L'Algérie, le Qatar et la Tunisie se sont également engagés à apporter leur aide, tandis que les Émirats arabes unis ont envoyé deux avions transportant 150 tonnes de matériel. Les médias palestiniens ont aussi rapporté qu'une mission de secours était partie de Ramallah, en Cisjordanie occupée, et la Jordanie a envoyé un avion militaire chargé de colis alimentaires, de tentes, de couvertures et de matelas.
Le danger des munitions non explosées
Sur le terrain, les travailleurs humanitaires seront toutefois confrontés à des défis de taille.
"Les routes obstruées, détruites et inondées compromettent gravement l'accès des acteurs humanitaires", a déclaré l'Organisation internationale pour les migrations (OIM), ajoutant que les pannes d'électricité et les perturbations des communications étaient généralisées.

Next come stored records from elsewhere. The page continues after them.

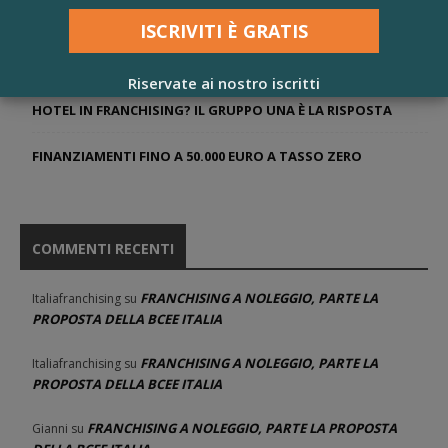
ACQUA DELLE MARMORE, PARTE IL PROGETTO NEGOZI
FRANCHISING WEBINARS AD APRILE 2021
Riservate ai nostro iscritti
HOTEL IN FRANCHISING? IL GRUPPO UNA È LA RISPOSTA
FINANZIAMENTI FINO A 50.000 EURO A TASSO ZERO
COMMENTI RECENTI
FRANCHISING A NOLEGGIO, PARTE LA
Italiafranchising
su
PROPOSTA DELLA BCEE ITALIA
FRANCHISING A NOLEGGIO, PARTE LA
Italiafranchising
su
PROPOSTA DELLA BCEE ITALIA
FRANCHISING A NOLEGGIO, PARTE LA PROPOSTA
Gianni
su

"Les ponts sur la rivière Derna qui relient la partie orientale de la ville à l'Ouest se sont effondrés", a ajouté l'OIM.
Un responsable du Comité international de la Croix-Rouge (CICR), Erik Tollefsen, a également mis en garde contre le danger lié aux munitions non explosées qui ont été déplacées par les crues vers "des zones auparavant exemptes de contamination".
Cela fait courir "davantage de risques pour les survivants et les personnes chargées de l'aide humanitaire", a-t-il averti.
En Libye, plongée dans le chaos depuis la mort du dictateur Mouammar Kadhafi en 2011, deux autorités se disputent le pouvoir, l'une dans l'Est, ravagé par la tempête Daniel, et l'autre dans l'Ouest, internationalement reconnue.
Il s'agit de la pire catastrophe naturelle touchant la Cyrénaïque, province orientale de la Libye, depuis le grand tremblement de terre qui a frappé la ville d'al-Marj en 1963.